Rosemary: Binary Static Analysis Engine

Rosemary is a high-performance binary static analysis engine. It utilizes a custom DSL (Domain Specific Language) engine written in Ruby to define instruction sets, while leveraging a C-based backend for intensive semantic expansion and dataflow analysis.


1. Architecture Overview

Rosemary splits instruction definitions into two layers:

  1. Frontend (Ruby DSL): Defines instruction patterns, operand types, and high-level dataflow (registers).
  2. Backend (C Engine): Handles complex semantic expansion, memory side-effects, and flag calculations.

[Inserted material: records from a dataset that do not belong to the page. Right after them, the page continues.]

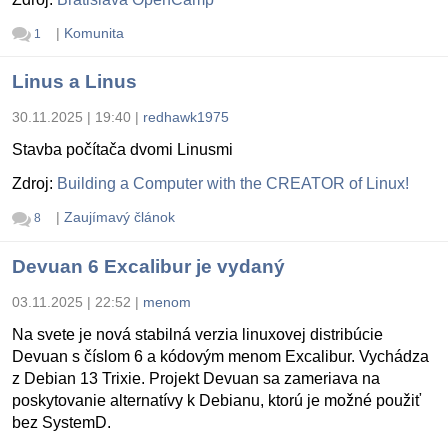
|
Komunita
1
Linus a Linus
30.11.2025 | 19:40
|
redhawk1975
Stavba počítača dvomi Linusmi
Zdroj:
Building a Computer with the CREATOR of Linux!
|
Zaujímavý článok
8
Devuan 6 Excalibur je vydaný
03.11.2025 | 22:52
|
menom
Na svete je nová stabilná verzia linuxovej distribúcie
Devuan s číslom 6 a kódovým menom Excalibur. Vychádza
z Debian 13 Trixie. Projekt Devuan sa zameriava na
poskytovanie alternatívy k Debianu, ktorú je možné použiť
bez SystemD.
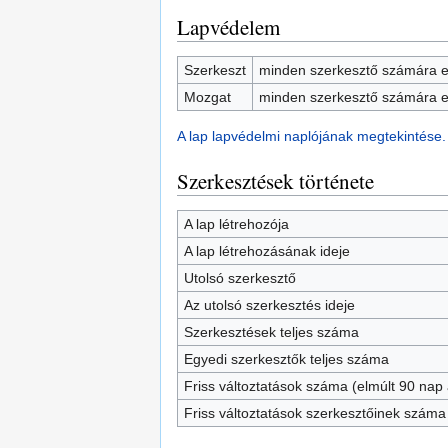
Lapvédelem
Szerkeszt
minden szerkesztő számára e
Mozgat
minden szerkesztő számára e
A lap lapvédelmi naplójának megtekintése.
Szerkesztések története
A lap létrehozója
A lap létrehozásának ideje
Utolsó szerkesztő
Az utolsó szerkesztés ideje
Szerkesztések teljes száma
Egyedi szerkesztők teljes száma
Friss változtatások száma (elmúlt 90 nap a
Friss változtatások szerkesztőinek száma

2. Instruction Definition (DSL)

Instructions are defined as Ruby hashes. Below is an example of an ADD instruction (Thumb-2/A32 style):

{
    patterns: '001xxxxxxxxxxxxx',
    desc: 'F3.1.2.3 Add, subtract, compare, move (one low register and immediate)',
    list: [
        {
            param: '12:1,11:0', 
            mnemonic: :add,
            grammar: 'ADDS{<q>} <Rdn>, #<imm8>', 
            condition: true,
            ops_desc: [
                { t: :r_r, v: '8:3' }, # Destination/Source Register
                { t: :r_r, v: '8:3' }, # Source Register
                { t: :imm, v: '0:8' }  # 8-bit Immediate
            ],
            dataflow: { 
                def: [0], 
                use: [1], 
                out_it_def: [:n, :c, :z, :v] 
            },
            it_effect: true,
            semantic: { 
                operation: :add, 
                left: [0], 
                right: [1, 2], 
                side_effect: [:n, :c, :z, :v] 
            }
        },
    ]
}

Field Definitions

  • param: Specifies the bit constraints for the instruction. For example, 12:1 means the 12th bit must be 1.
  • mnemonic: The unique identifier for the instruction.
  • grammar: Defines the assembly language syntax.
  • condition:
    • A32: Indicates that bits 31..28 represent the instruction’s condition code.
    • T32: Indicates whether the instruction can be used within an IT (If-Then) block.
  • ops_desc: A list describing the operands of the instruction.
  • dataflow: Defines the def/use (definition/usage) properties.
    • def: [0] means the first operand is defined (written).
    • use: [1] means the second operand is used (read).
    • Note: This field specifically tracks register dataflow; memory dataflow is handled separately.
  • it_effect: If set to true, the assembly mnemonic becomes adds; otherwise, it remains add.

3. IR & Semantic Design

Rosemary’s IR focuses on decoupling register tracking from memory operations.

3.1 Memory Operands

Memory access is explicitly defined in the DSL to allow the backend to handle effective address calculations:

{ 
  t: :mem, 
  op: MemOp::W,             # Write operation
  mode: MemMode::REG_OFFSET, # Mode: [Base + Offset]
  base_reg: :r_r, 
  v: '3:3',                  # Base register bits
  offset: { t: :r_r, v: '6:3' } # Offset register bits
}

3.2 Backend Semantic Expansion

The Ruby DSL provides the metadata, but the C Backend expands these into concrete operational expressions. For the ADD example above, the engine generates:

// Intermediate Calculation
r3 = r1 + 20; // Example: imm8 (bits 0:8) resolves to 20

// Flag Logic (Context-aware)
if (out_it_block()) {
    n = NEGATIVE(r3);
    z = ZERO(r3);
    c = CARRY(r3);    // Carry flag logic
    v = OVERFLOW(r3); // Signed overflow logic
}